There is grade 1 anterolisthesis of L4 relative to L5, which may have progressed minimally since
9/22/2011. Vertebral alignment is otherwise normal, and unchanged.
Apart from mild, chronic-appearing discogenic endplate changes, marrow signal is normal.
The conus terminates at the Ll level, and demonstrates no apparent signal abnormality.
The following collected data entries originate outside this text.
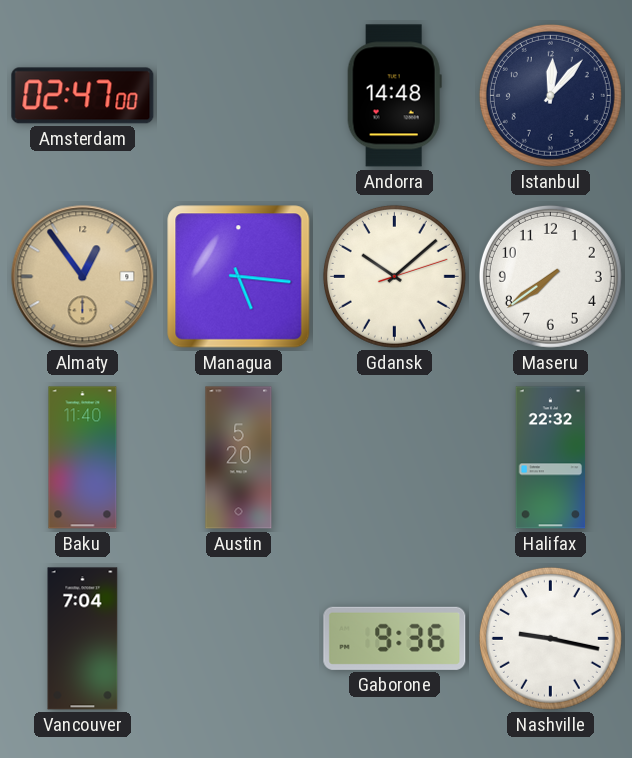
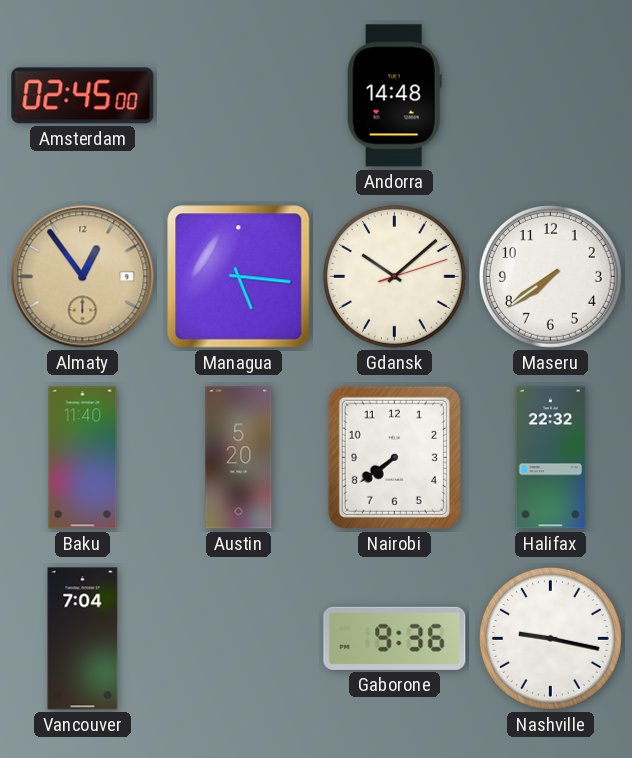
Amsterdam: 02:47 -> 02:45
Istanbul: 12:07 -> none
Nairobi: none -> 7:39
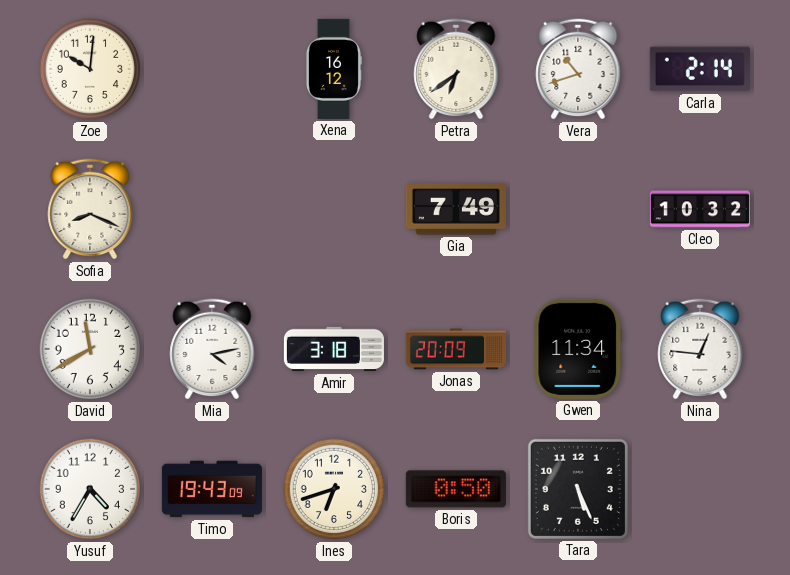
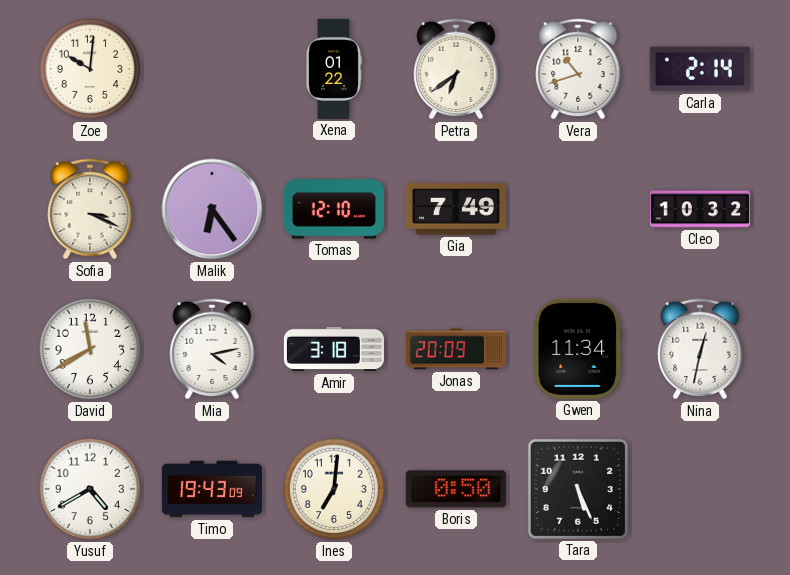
Xena: 16:12 -> 01:22
Sofia: 8:19 -> 3:19
Malik: none -> 6:24
Tomas: none -> 12:10
Nina: 12:46 -> 12:32
Yusuf: 4:35 -> 4:40
Ines: 6:42 -> 7:01
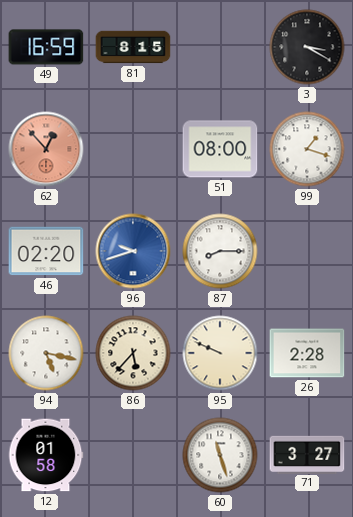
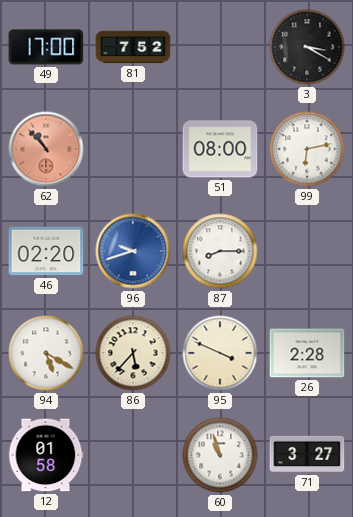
49: 16:59 -> 17:00
81: 8:15 -> 7:52
62: 12:53 -> 10:53
99: 1:18 -> 6:13
94: 5:17 -> 5:20
95: 9:49 -> 3:49
60: 11:27 -> 10:57
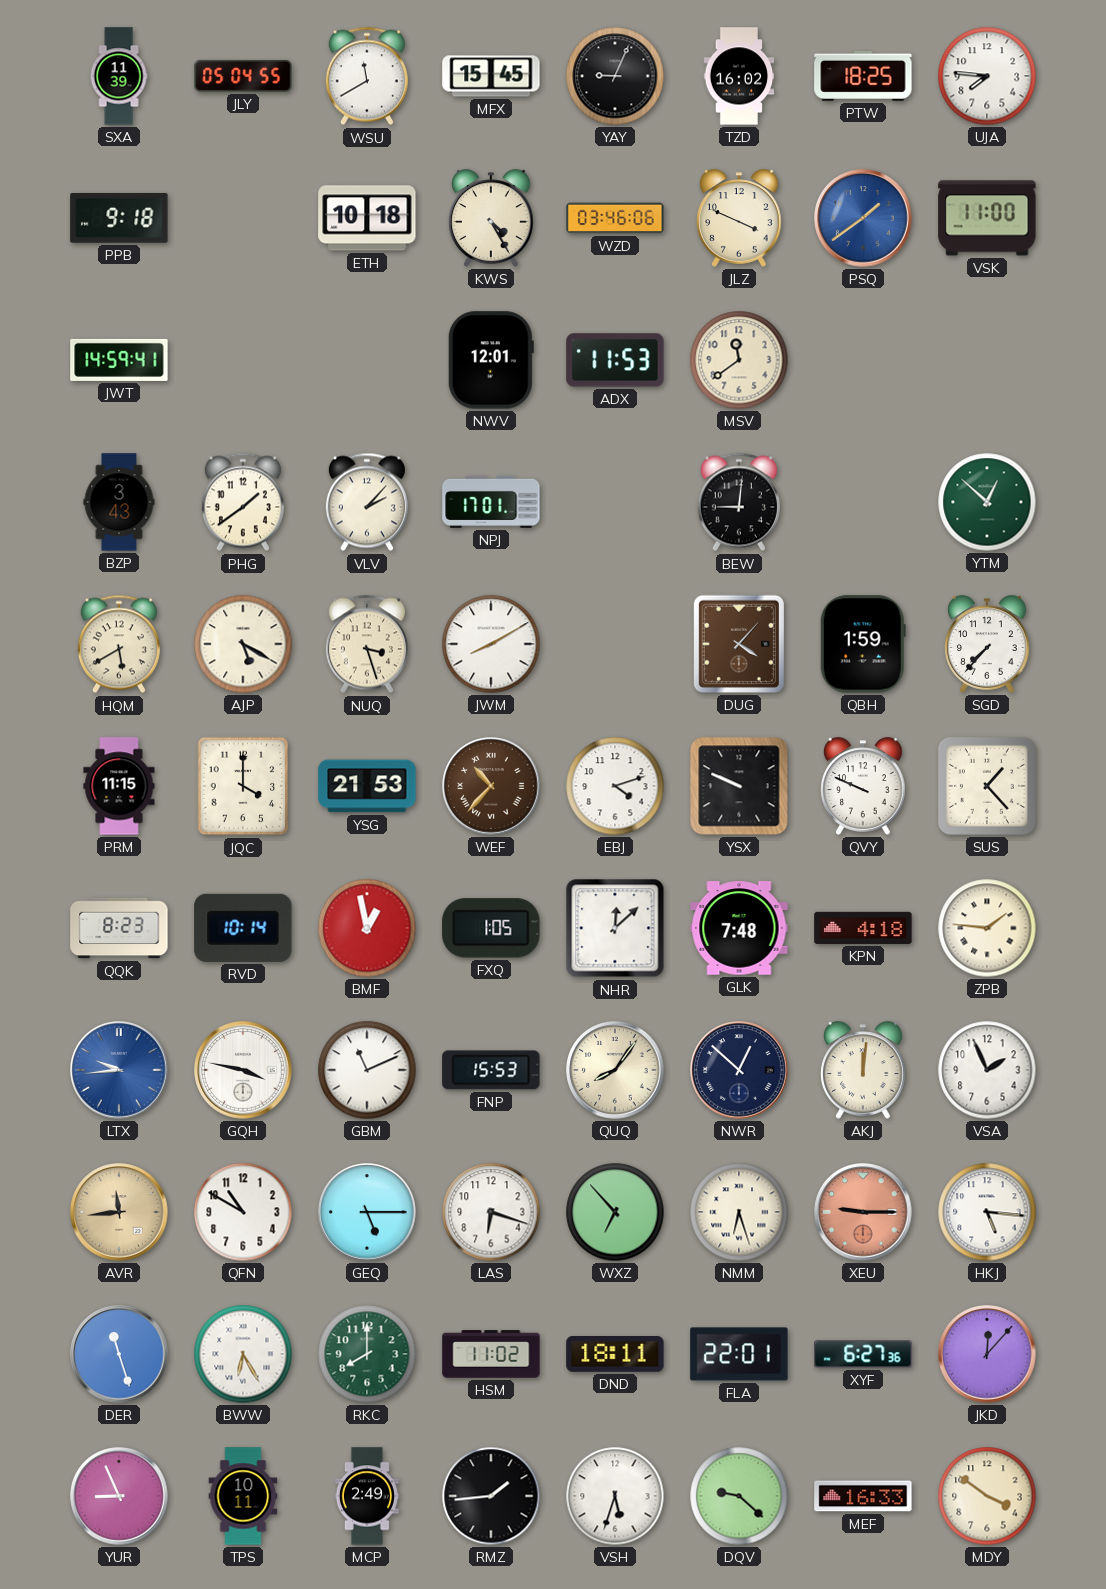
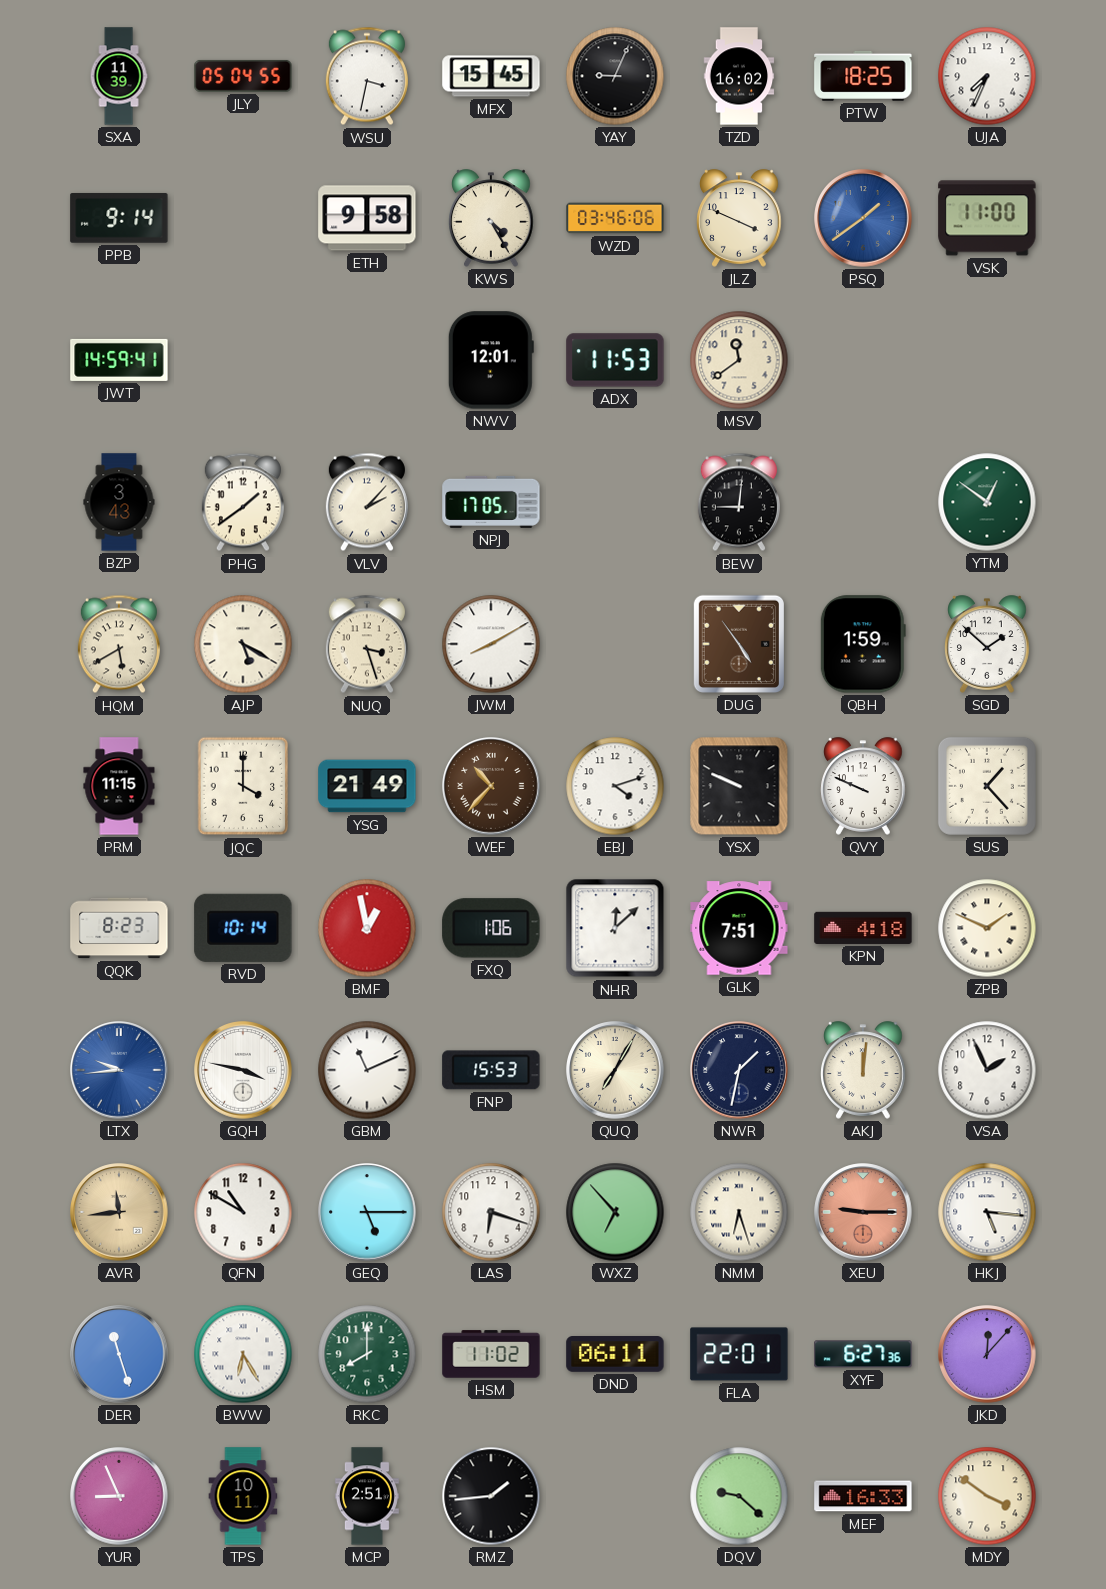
WSU: 11:40 -> 3:32
UJA: 7:46 -> 7:34
PPB: 9:18 -> 9:14
ETH: 10:18 -> 9:58
NPJ: 17:01 -> 17:05
YTM: 12:52 -> 12:51
DUG: 4:07 -> 4:54
SGD: 7:37 -> 1:52
YSG: 21:53 -> 21:49
FXQ: 1:05 -> 1:06
GLK: 7:48 -> 7:51
ZPB: 1:46 -> 1:49
QUQ: 8:06 -> 7:05
NWR: 12:52 -> 1:32
DND: 18:11 -> 06:11
MCP: 2:49 -> 2:51
VSH: 5:33 -> none
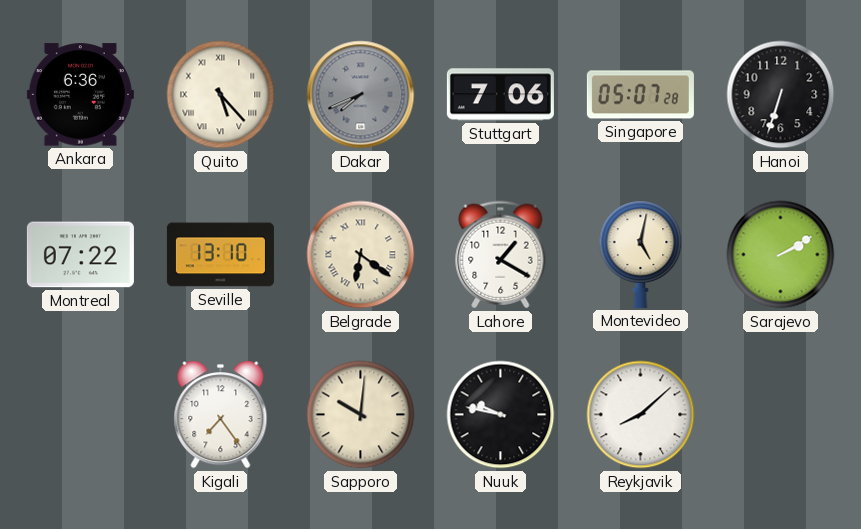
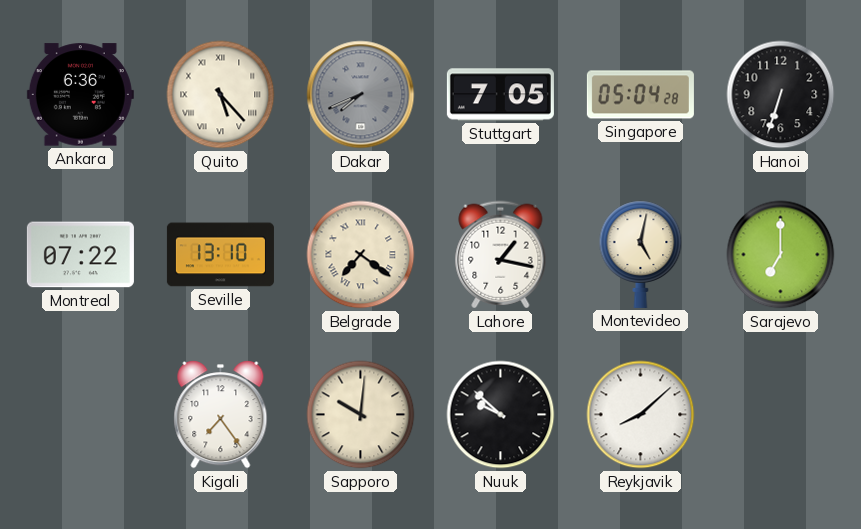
Stuttgart: 7:06 -> 7:05
Singapore: 05:07 -> 05:04
Belgrade: 6:21 -> 7:21
Lahore: 1:20 -> 1:17
Sarajevo: 2:10 -> 7:00
Nuuk: 9:47 -> 9:52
There are prominent, tortuous vascular flow voids surrounding the conus, and extending
inferiorly among the nerve roots of the cauda equina to the L4-L5 level, where there is very
severe spinal canal stenosis (see below). This finding was not present in the prior study, and
may simply reflect venous engorgement related to the spinal stenosis. However, the presence of
prominent, tortuous vessels surrounding the conus raises the possibility of a spinal dural
arteriovenous fistula.
The bony spinal canal is developmentally narrow, secondary to short pedicles.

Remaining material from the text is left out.